A. Annual Membership Meeting. The annual membership meeting of the organization for the election of Trustees as well as the transaction of the general business of the organization shall be held on a date to be determined by the Board of Trustees.

 

B. Board Meetings. Regular meetings of the Board of Trustees shall be held on a recurring basis as determined by the Board of Trustees. All Board of Trustee meetings shall be open to non-Trustees. The Board may convene a closed session to discuss confidential matters during the meeting.

 

C. Regular or Special Meetings of the General Membership. Regular or special meetings of the general membership may be held throughout the year as determined by the Board of Trustees, so long as a minimum of seven (7) days notice is given to the membership.

 

D. Quorum. Seven (7) members in attendance shall constitute a quorum at any membership meetings of the organization requiring a vote. A majority of Trustees shall constitute a quorum at any Trustees’ meeting requiring a vote.

 

 

ARTICLE VIII

Amendments

 

These Bylaws may be amended, supplemented, or repealed and replaced at the annual membership meeting or any regular meeting, or any special meeting called for that purpose, by a quorum of membership.

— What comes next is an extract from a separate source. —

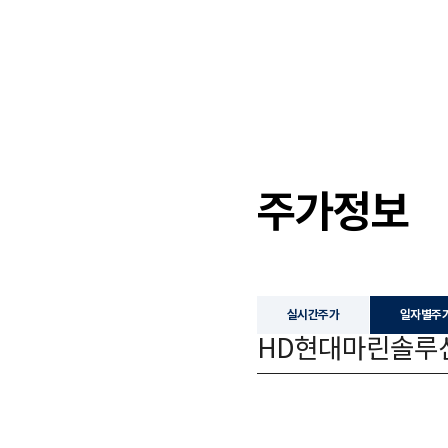
주가정보
실시간주가
일자별주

The membership shall be notified at least seven (7) days prior to any meeting in which any action to change the Bylaws is being taken.

 

 

ARTICLE IX

Dissolution

 

This network may be dissolved by the vote of two-thirds (2/3) majority of the members present at a meeting specifically called for that purpose. The membership shall be notified at least two (2) weeks prior to any meeting in which a dissolution of the network shall be voted on. In the event of dissolution, the property of the network shall be distributed in accordance with the Articles of Incorporation.